■ EXERCISE REQUIREMENTS:
The records that follow are to be transcribed exactly.
- Opening Delimiter -
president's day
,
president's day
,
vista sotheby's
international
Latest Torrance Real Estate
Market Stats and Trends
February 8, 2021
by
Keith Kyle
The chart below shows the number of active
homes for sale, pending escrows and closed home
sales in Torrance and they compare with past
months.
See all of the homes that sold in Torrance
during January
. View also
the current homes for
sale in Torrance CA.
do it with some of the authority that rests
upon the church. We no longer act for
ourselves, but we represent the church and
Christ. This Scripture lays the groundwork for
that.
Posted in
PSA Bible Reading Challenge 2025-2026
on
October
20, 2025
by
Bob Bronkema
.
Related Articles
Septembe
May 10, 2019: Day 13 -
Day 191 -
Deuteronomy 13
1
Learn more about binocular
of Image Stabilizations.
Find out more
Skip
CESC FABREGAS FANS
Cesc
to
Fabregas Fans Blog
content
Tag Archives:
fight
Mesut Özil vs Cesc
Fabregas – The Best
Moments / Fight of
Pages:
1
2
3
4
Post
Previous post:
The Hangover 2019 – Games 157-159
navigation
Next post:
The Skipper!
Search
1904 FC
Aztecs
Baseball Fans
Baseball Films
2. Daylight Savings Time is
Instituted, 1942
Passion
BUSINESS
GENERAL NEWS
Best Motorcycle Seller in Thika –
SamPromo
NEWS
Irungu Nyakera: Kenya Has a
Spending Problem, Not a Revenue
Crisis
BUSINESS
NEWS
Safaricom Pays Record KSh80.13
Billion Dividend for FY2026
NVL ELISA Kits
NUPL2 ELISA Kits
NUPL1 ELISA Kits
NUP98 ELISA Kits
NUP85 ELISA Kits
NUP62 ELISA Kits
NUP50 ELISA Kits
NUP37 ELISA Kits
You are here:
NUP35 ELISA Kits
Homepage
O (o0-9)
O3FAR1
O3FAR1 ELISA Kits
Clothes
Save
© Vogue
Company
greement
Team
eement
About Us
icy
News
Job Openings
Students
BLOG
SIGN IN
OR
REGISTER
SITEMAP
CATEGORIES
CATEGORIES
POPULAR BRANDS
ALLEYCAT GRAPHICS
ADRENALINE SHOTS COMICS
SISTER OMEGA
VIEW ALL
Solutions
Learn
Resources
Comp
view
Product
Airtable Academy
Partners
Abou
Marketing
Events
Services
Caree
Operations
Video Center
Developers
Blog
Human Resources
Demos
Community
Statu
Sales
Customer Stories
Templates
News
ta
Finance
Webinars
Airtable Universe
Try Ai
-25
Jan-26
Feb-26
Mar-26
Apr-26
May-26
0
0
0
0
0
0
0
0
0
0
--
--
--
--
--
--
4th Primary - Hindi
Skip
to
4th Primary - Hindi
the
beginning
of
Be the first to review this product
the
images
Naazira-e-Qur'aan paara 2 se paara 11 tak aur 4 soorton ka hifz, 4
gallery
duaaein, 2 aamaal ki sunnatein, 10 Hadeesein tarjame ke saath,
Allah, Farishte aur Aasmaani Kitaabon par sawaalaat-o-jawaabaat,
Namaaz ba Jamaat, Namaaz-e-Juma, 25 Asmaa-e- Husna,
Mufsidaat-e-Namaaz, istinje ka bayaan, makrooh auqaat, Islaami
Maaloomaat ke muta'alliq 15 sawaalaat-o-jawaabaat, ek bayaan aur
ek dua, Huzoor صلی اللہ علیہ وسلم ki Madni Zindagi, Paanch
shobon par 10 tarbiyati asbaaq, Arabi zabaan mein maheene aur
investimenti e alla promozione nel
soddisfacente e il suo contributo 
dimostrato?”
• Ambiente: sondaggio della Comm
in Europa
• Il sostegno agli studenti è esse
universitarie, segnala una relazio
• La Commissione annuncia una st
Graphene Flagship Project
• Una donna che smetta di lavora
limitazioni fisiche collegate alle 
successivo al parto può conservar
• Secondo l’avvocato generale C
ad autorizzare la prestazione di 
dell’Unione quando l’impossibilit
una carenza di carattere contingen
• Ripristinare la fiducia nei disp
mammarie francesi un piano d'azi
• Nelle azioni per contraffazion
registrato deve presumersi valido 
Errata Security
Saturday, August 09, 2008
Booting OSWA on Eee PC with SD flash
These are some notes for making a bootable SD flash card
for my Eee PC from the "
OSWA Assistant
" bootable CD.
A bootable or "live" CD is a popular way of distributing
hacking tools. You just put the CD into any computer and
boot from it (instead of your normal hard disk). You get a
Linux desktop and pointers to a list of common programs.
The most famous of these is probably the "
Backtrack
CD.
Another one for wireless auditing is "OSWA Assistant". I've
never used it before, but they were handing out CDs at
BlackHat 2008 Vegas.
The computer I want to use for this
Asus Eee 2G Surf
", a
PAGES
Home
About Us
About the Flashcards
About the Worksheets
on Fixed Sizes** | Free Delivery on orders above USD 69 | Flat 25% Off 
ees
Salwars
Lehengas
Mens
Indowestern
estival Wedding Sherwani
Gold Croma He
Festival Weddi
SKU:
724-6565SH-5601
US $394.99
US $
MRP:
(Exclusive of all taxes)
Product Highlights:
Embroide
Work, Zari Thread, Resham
- Closing Delimiter -
■ WORKED SOLUTION:
president's day
,
president's day
,
vista sotheby's
international
Latest Torrance Real Estate
Market Stats and Trends
February 8, 2021
by
Keith Kyle
The chart below shows the number of active
homes for sale, pending escrows and closed home
sales in Torrance and they compare with past
months.
See all of the homes that sold in Torrance
during January
. View also
the current homes for
sale in Torrance CA.
do it with some of the authority that rests
upon the church. We no longer act for
ourselves, but we represent the church and
Christ. This Scripture lays the groundwork for
that.
Posted in
PSA Bible Reading Challenge 2025-2026
on
October
20, 2025
by
Bob Bronkema
.
Related Articles
Septembe
May 10, 2019: Day 13 -
Day 191 -
Deuteronomy 13
1
Learn more about binocular
of Image Stabilizations.
Find out more
Skip
CESC FABREGAS FANS
Cesc
to
Fabregas Fans Blog
content
Tag Archives:
fight
Mesut Özil vs Cesc
Fabregas – The Best
Moments / Fight of
Pages:
1
2
3
4
Post
Previous post:
The Hangover 2019 – Games 157-159
navigation
Next post:
The Skipper!
Search
1904 FC
Aztecs
Baseball Fans
Baseball Films
2. Daylight Savings Time is
Instituted, 1942
Passion
BUSINESS
GENERAL NEWS
Best Motorcycle Seller in Thika –
SamPromo
NEWS
Irungu Nyakera: Kenya Has a
Spending Problem, Not a Revenue
Crisis
BUSINESS
NEWS
Safaricom Pays Record KSh80.13
Billion Dividend for FY2026
NVL ELISA Kits
NUPL2 ELISA Kits
NUPL1 ELISA Kits
NUP98 ELISA Kits
NUP85 ELISA Kits
NUP62 ELISA Kits
NUP50 ELISA Kits
NUP37 ELISA Kits
You are here:
NUP35 ELISA Kits
Homepage
O (o0-9)
O3FAR1
O3FAR1 ELISA Kits
Clothes
Save
© Vogue
Company
greement
Team
eement
About Us
icy
News
Job Openings
Students
BLOG
SIGN IN
OR
REGISTER
SITEMAP
CATEGORIES
CATEGORIES
POPULAR BRANDS
ALLEYCAT GRAPHICS
ADRENALINE SHOTS COMICS
SISTER OMEGA
VIEW ALL
Solutions
Learn
Resources
Comp
view
Product
Airtable Academy
Partners
Abou
Marketing
Events
Services
Caree
Operations
Video Center
Developers
Blog
Human Resources
Demos
Community
Statu
Sales
Customer Stories
Templates
News
ta
Finance
Webinars
Airtable Universe
Try Ai
-25
Jan-26
Feb-26
Mar-26
Apr-26
May-26
0
0
0
0
0
0
0
0
0
0
--
--
--
--
--
--
4th Primary - Hindi
Skip
to
4th Primary - Hindi
the
beginning
of
Be the first to review this product
the
images
Naazira-e-Qur'aan paara 2 se paara 11 tak aur 4 soorton ka hifz, 4
gallery
duaaein, 2 aamaal ki sunnatein, 10 Hadeesein tarjame ke saath,
Allah, Farishte aur Aasmaani Kitaabon par sawaalaat-o-jawaabaat,
Namaaz ba Jamaat, Namaaz-e-Juma, 25 Asmaa-e- Husna,
Mufsidaat-e-Namaaz, istinje ka bayaan, makrooh auqaat, Islaami
Maaloomaat ke muta'alliq 15 sawaalaat-o-jawaabaat, ek bayaan aur
ek dua, Huzoor صلی اللہ علیہ وسلم ki Madni Zindagi, Paanch
shobon par 10 tarbiyati asbaaq, Arabi zabaan mein maheene aur
investimenti e alla promozione nel
soddisfacente e il suo contributo 
dimostrato?”
• Ambiente: sondaggio della Comm
in Europa
• Il sostegno agli studenti è esse
universitarie, segnala una relazio
• La Commissione annuncia una st
Graphene Flagship Project
• Una donna che smetta di lavora
limitazioni fisiche collegate alle 
successivo al parto può conservar
• Secondo l’avvocato generale C
ad autorizzare la prestazione di 
dell’Unione quando l’impossibilit
una carenza di carattere contingen
• Ripristinare la fiducia nei disp
mammarie francesi un piano d'azi
• Nelle azioni per contraffazion
registrato deve presumersi valido 
Errata Security
Saturday, August 09, 2008
Booting OSWA on Eee PC with SD flash
These are some notes for making a bootable SD flash card
for my Eee PC from the "
OSWA Assistant
" bootable CD.
A bootable or "live" CD is a popular way of distributing
hacking tools. You just put the CD into any computer and
boot from it (instead of your normal hard disk). You get a
Linux desktop and pointers to a list of common programs.
The most famous of these is probably the "
Backtrack
CD.
Another one for wireless auditing is "OSWA Assistant". I've
never used it before, but they were handing out CDs at
BlackHat 2008 Vegas.
The computer I want to use for this
Asus Eee 2G Surf
", a
PAGES
Home
About Us
About the Flashcards
About the Worksheets
on Fixed Sizes** | Free Delivery on orders above USD 69 | Flat 25% Off 
ees
Salwars
Lehengas
Mens
Indowestern
estival Wedding Sherwani
Gold Croma He
Festival Weddi
SKU:
724-6565SH-5601
US $394.99
US $
MRP:
(Exclusive of all taxes)
Product Highlights:
Embroide
Work, Zari Thread, Resham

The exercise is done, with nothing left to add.